Salaam alekum, pace a voi amici miei,

anche perche’ qui di pace non se ne parla proprio.

Vi scrivo per salutarvi e rassicurarvi che nonostante quello che si dice in giro a
Jenin si riesce anche a stare bene. Un trattamento cosi’ non l’avevo davvero mai
ricevuto. Il quartiere mi ha praticamente adottato. Sono stato personalmente
raccomandato al “felafelaro” sotto casa per ogni mia necessità e ormai per avere
qualche momento di meritata solitudine sono costretto a rientrare a casa di soppiatto
e a orari improbabili per evitare l’immancabile invito a cena con fumatina di arghilé
finale. D’altra parte se non mi faccio vedere in giro il cibo mi segue fino casa
accompagnato da qualche bimbetto incaricato dalla mamma o dalla nonna. Senza parlare
del numero di te e caffè che il rispetto per l’ospitalità mi costringe a bere durante
tutto il giorno.

Insomma finora davvero tutto bene. gli unici momenti di tensione sono i passaggi ai
check point dove le armi spianate, i carri armati e l’aspetto del tutto inconsapevole
e annoiato dei soldati, la pretestuosità delle procedure e la loro per lo più
completa incapacità di valutazione risulta poco rassicurante.

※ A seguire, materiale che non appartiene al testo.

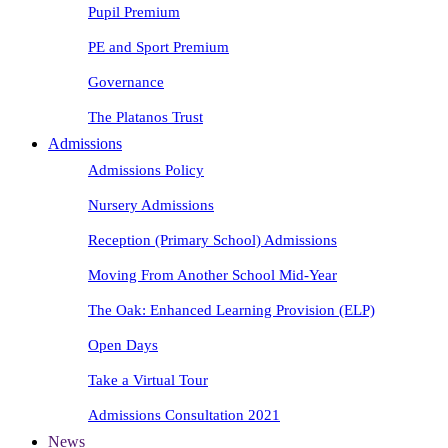
Pupil Premium
PE and Sport Premium
Governance
The Platanos Trust
Admissions
Admissions Policy
Nursery Admissions
Reception (Primary School) Admissions
Moving From Another School Mid-Year
The Oak: Enhanced Learning Provision (ELP)
Open Days
Take a Virtual Tour
Admissions Consultation 2021
News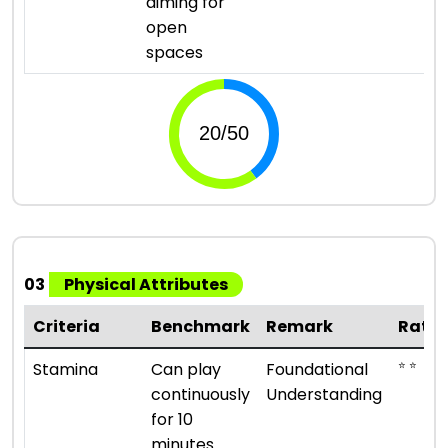
aiming for
open
spaces
03
Physical Attributes
Criteria
Benchmark
Remark
Ratin
⭐ ⭐
Stamina
Can play
Foundational
continuously
Understanding
for 10
minutes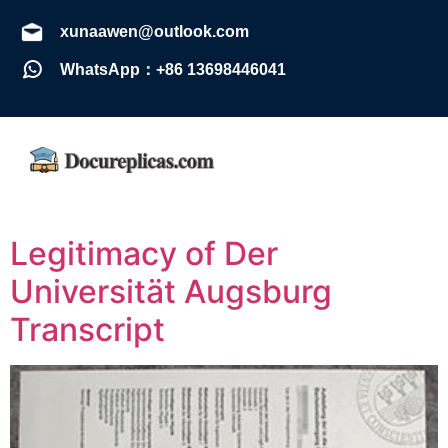
xunaawen@outlook.com
WhatsApp：+86 13698446041
Legitimacy of Der
Universität Augsburg
Transcript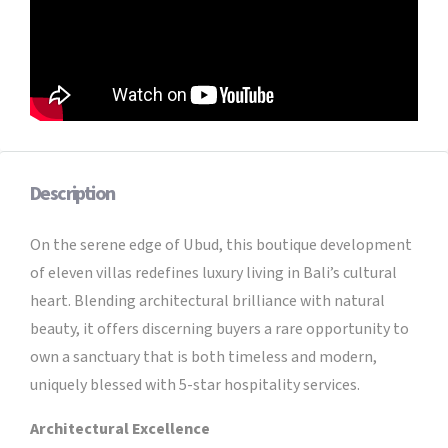
Description
On the serene edge of Ubud, this boutique development
of eleven villas redefines luxury living in Bali’s cultural
heart. Blending architectural brilliance with natural
beauty, it offers discerning buyers a rare opportunity to
own a sanctuary that is both timeless and modern,
uniquely blessed with 5-star hospitality services.
Architectural Excellence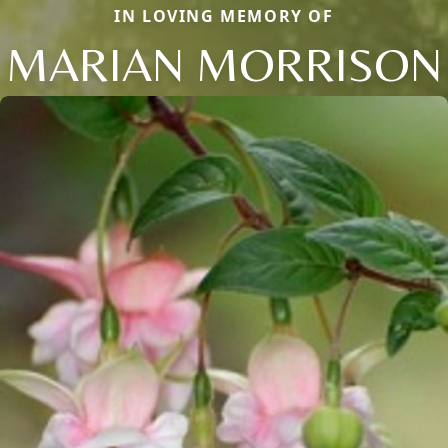
IN LOVING MEMORY OF
MARIAN MORRISON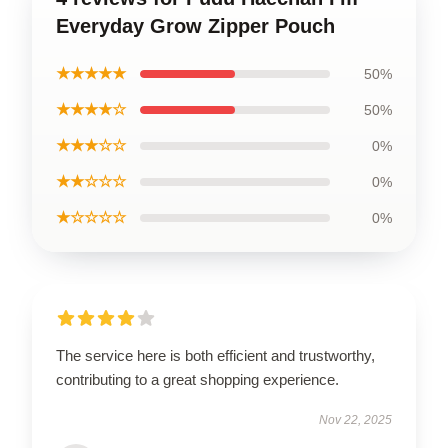
Everyday Grow Zipper Pouch
★★★★★
50%
★★★★☆
50%
★★★☆☆
0%
★★☆☆☆
0%
★☆☆☆☆
0%
The service here is both efficient and trustworthy,
contributing to a great shopping experience.
Nov 22, 2025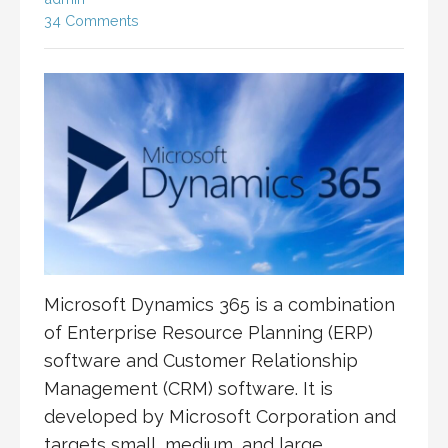
34 Comments
Microsoft Dynamics 365 is a combination
of Enterprise Resource Planning (ERP)
software and Customer Relationship
Management (CRM) software. It is
developed by Microsoft Corporation and
targets small, medium, and large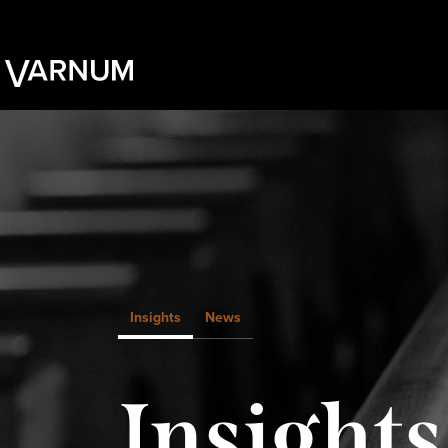
Insights
News
Insights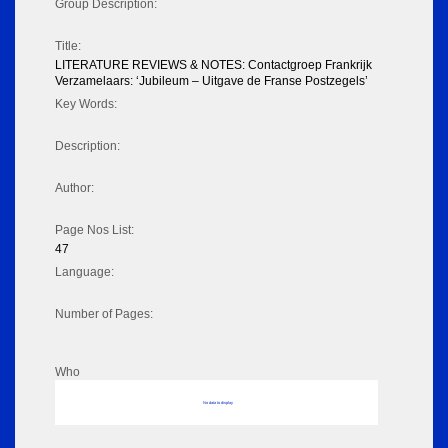
Group Description:
Title:
LITERATURE REVIEWS & NOTES: Contactgroep Frankrijk
Verzamelaars: ‘Jubileum – Uitgave de Franse Postzegels’
Key Words:
Description:
Author:
Page Nos List:
47
Language:
Number of Pages:
Who
No data to display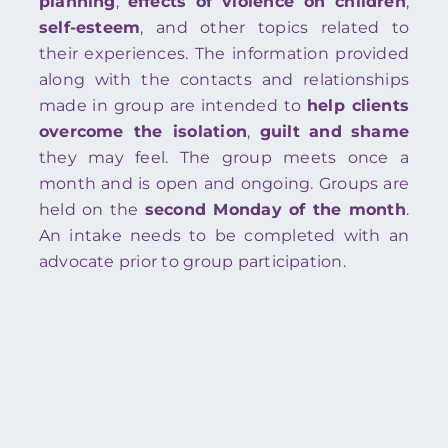
planning
,
effects of violence on children
,
self-esteem
, and other topics related to
their experiences. The information provided
along with the contacts and relationships
made in group are intended to
help clients
overcome the isolation
,
guilt
and
shame
they may feel. The group meets once a
month and is open and ongoing. Groups are
held on the
second Monday of the month
.
An intake needs to be completed with an
advocate prior to group participation.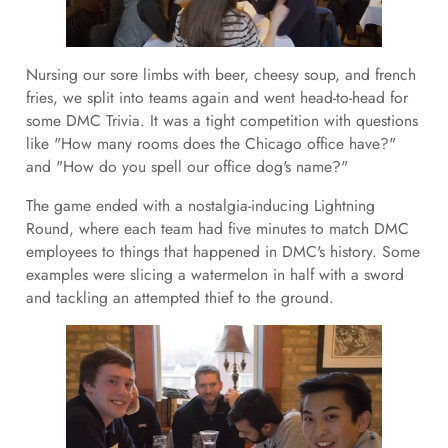
Nursing our sore limbs with beer, cheesy soup, and french
fries, we split into teams again and went head-to-head for
some DMC Trivia. It was a tight competition with questions
like "How many rooms does the Chicago office have?"
and "How do you spell our office dog's name?"
The game ended with a nostalgia-inducing Lightning
Round, where each team had five minutes to match DMC
employees to things that happened in DMC's history. Some
examples were slicing a watermelon in half with a sword
and tackling an attempted thief to the ground.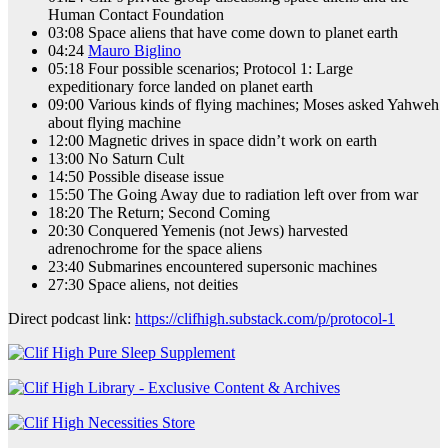
Human Contact Foundation
03:08 Space aliens that have come down to planet earth
04:24
Mauro Biglino
05:18 Four possible scenarios; Protocol 1: Large
expeditionary force landed on planet earth
09:00 Various kinds of flying machines; Moses asked Yahweh
about flying machine
12:00 Magnetic drives in space didn’t work on earth
13:00 No Saturn Cult
14:50 Possible disease issue
15:50 The Going Away due to radiation left over from war
18:20 The Return; Second Coming
20:30 Conquered Yemenis (not Jews) harvested
adrenochrome for the space aliens
23:40 Submarines encountered supersonic machines
27:30 Space aliens, not deities
Direct podcast link:
https://clifhigh.substack.com/p/protocol-1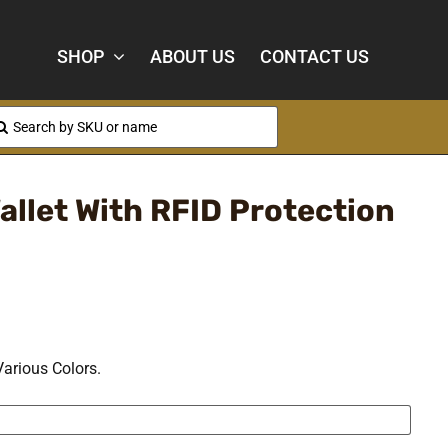
SHOP
ABOUT US
CONTACT US
arch
:
allet With RFID Protection
Various Colors.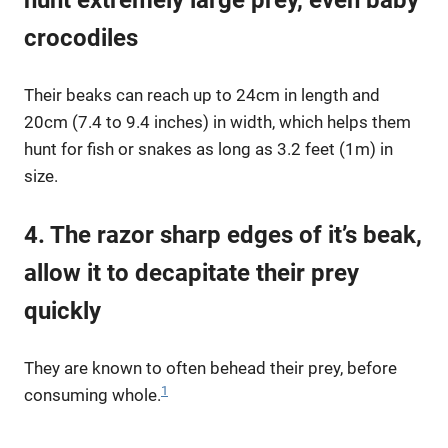
crocodiles
Their beaks can reach up to 24cm in length and
20cm (7.4 to 9.4 inches) in width, which helps them
hunt for fish or snakes as long as 3.2 feet (1m) in
size.
4. The razor sharp edges of it’s beak,
allow it to decapitate their prey
quickly
They are known to often behead their prey, before
1
consuming whole.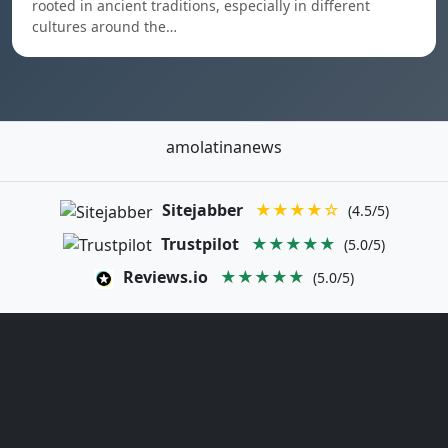
rooted in ancient traditions, especially in different
cultures around the…
amolatinanews
Sitejabber
★★★★☆
(4.5/5)
Trustpilot
★★★★★
(5.0/5)
Reviews.io
★★★★★
(5.0/5)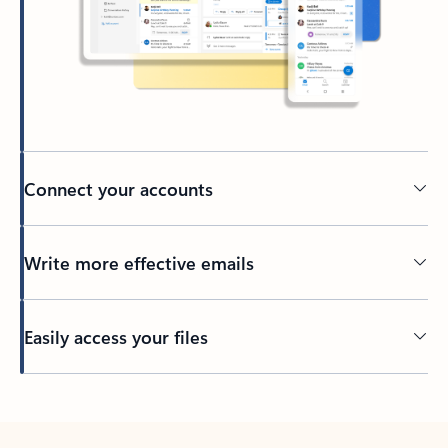
Connect your accounts
Write more effective emails
Easily access your files
Back to tabs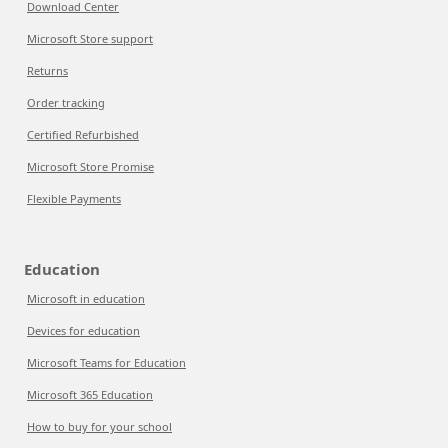
Download Center
Microsoft Store support
Returns
Order tracking
Certified Refurbished
Microsoft Store Promise
Flexible Payments
Education
Microsoft in education
Devices for education
Microsoft Teams for Education
Microsoft 365 Education
How to buy for your school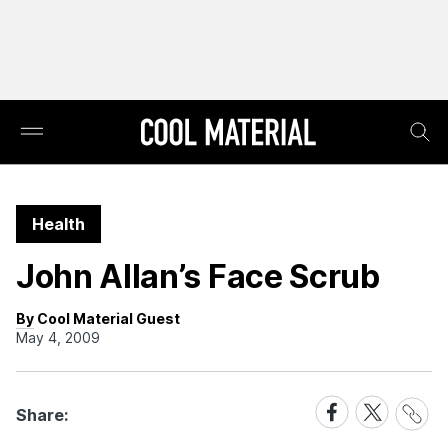
Health
John Allan’s Face Scrub
By Cool Material Guest
May 4, 2009
Share
Share
Share
Share:
Link
on
on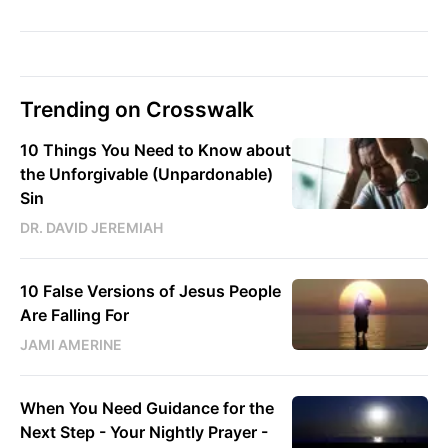
Trending on Crosswalk
10 Things You Need to Know about
the Unforgivable (Unpardonable)
Sin
DR. DAVID JEREMIAH
10 False Versions of Jesus People
Are Falling For
JAMI AMERINE
When You Need Guidance for the
Next Step - Your Nightly Prayer -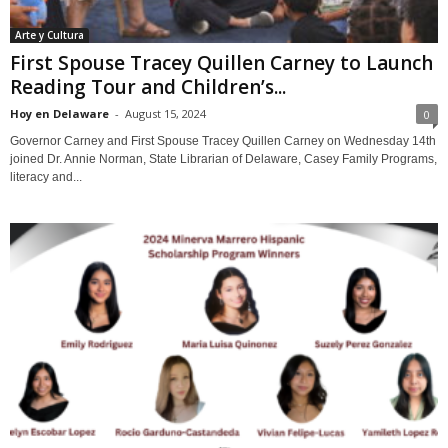
Arte y Cultura
First Spouse Tracey Quillen Carney to Launch
Reading Tour and Children’s...
Hoy en Delaware
-
August 15, 2024
0
Governor Carney and First Spouse Tracey Quillen Carney on Wednesday 14th
joined Dr. Annie Norman, State Librarian of Delaware, Casey Family Programs,
literacy and...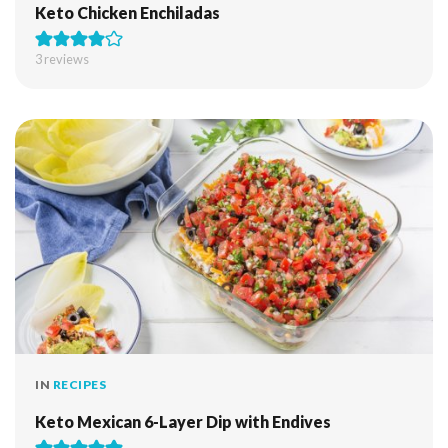
Keto Chicken Enchiladas
3
reviews
IN
RECIPES
Keto Mexican 6-Layer Dip with Endives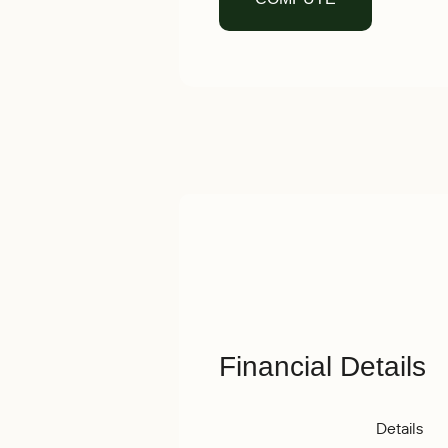
Financial Details
Details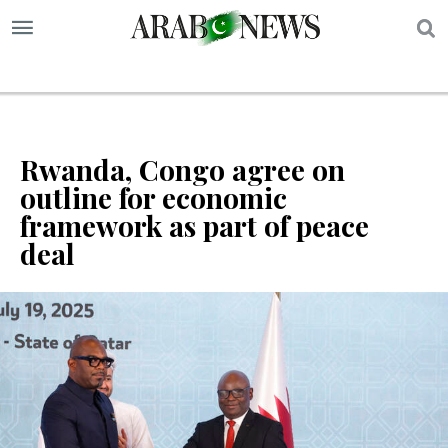
S
Rwanda, Congo agree on
outline for economic
framework as part of peace
deal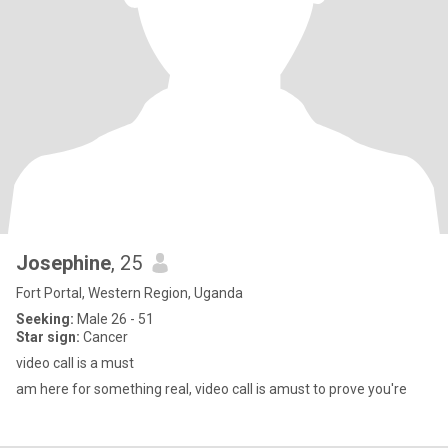
Josephine
, 25
Fort Portal, Western Region, Uganda
Seeking:
Male 26 - 51
Star sign:
Cancer
video call is a must
am here for something real, video call is amust to prove you're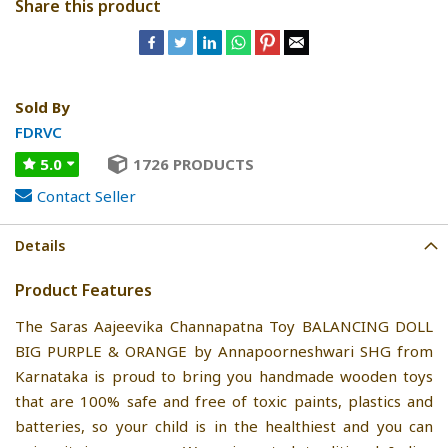
Share this product
Sold By
FDRVC
5.0
1726 PRODUCTS
Contact Seller
Details
Product Features
The Saras Aajeevika Channapatna Toy BALANCING DOLL
BIG PURPLE & ORANGE by Annapoorneshwari SHG from
Karnataka is proud to bring you handmade wooden toys
that are 100% safe and free of toxic paints, plastics and
batteries, so your child is in the healthiest and you can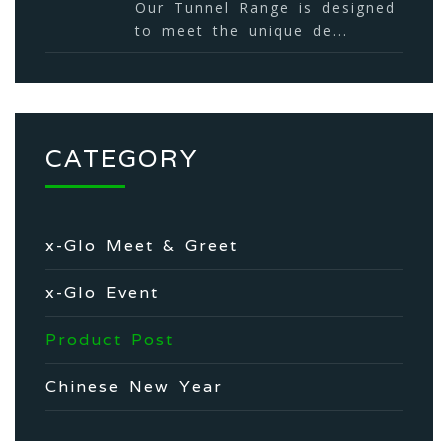
Our Tunnel Range is designed
to meet the unique de...
CATEGORY
x-Glo Meet & Greet
x-Glo Event
Product Post
Chinese New Year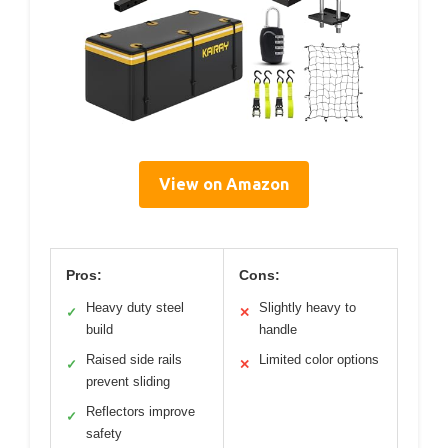
View on Amazon
Pros:
Cons:
Heavy duty steel
Slightly heavy to
✓
✕
build
handle
Raised side rails
Limited color options
✓
✕
prevent sliding
Reflectors improve
✓
safety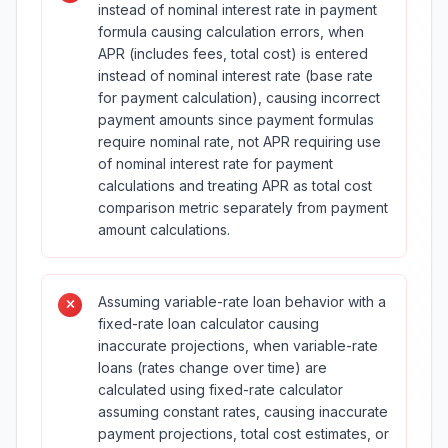
instead of nominal interest rate in payment
formula causing calculation errors, when
APR (includes fees, total cost) is entered
instead of nominal interest rate (base rate
for payment calculation), causing incorrect
payment amounts since payment formulas
require nominal rate, not APR requiring use
of nominal interest rate for payment
calculations and treating APR as total cost
comparison metric separately from payment
amount calculations.
Assuming variable-rate loan behavior with a
fixed-rate loan calculator causing
inaccurate projections, when variable-rate
loans (rates change over time) are
calculated using fixed-rate calculator
assuming constant rates, causing inaccurate
payment projections, total cost estimates, or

La cosa peggiore è proprio che, nonostante una certa atmosfera di normalità dovuta
all’abitudine che si crea stando con i Palestinesi ancora non posso fare a meno di
pensare, ogni volta che sento un trattore in lontananza, che stiano entrando i carri
armati (e ogni tanto non sbaglio).

In questi giorni sono ricominciate le operazioni militari anche a Jenin. Mentre
scrivo sento un elicottero che gira qui su da qualche parte (Apache per l’esattezza)
e il rumore dei carri che fanno avanti e indietro dalla città. Qui sono solo di
passaggio e per me non c’è nessun rischio. Ma l’ansia e la rabbia per quello che
succede in città è inevitabile. Non si tratta comunque di bombardamenti, ma i mezzi
corazzati e i soldati sono molto aumentati, così come il numero dei coprifuoco e le
incursioni in città alla ricerca di esponenti della resistenza. Un primo cambiamento
che ho notato stando qui è una certa estremizzazione delle mie posizioni sulla
questione palestinese. Per il momento mi sto limitando ad eliminare la parola
terrorista dal mio vocabolario, almeno finché non arriverà a inglobare con il suo
campo semantico qualunque autore, intendo di qualunque parte del conflitto o dei
conflitti, di azioni armate che rechino danno e mettono a rischio la vita della
popolazione civile inerme. D’altra parte che il terrorismo sia una scusa per ogni
tipo di azione nefasta sotto l’egida della legge e della giustizia è già da un po’
che ce lo diciamo. Quindi basta accettare le definizioni di cui ci infarcisce il TG.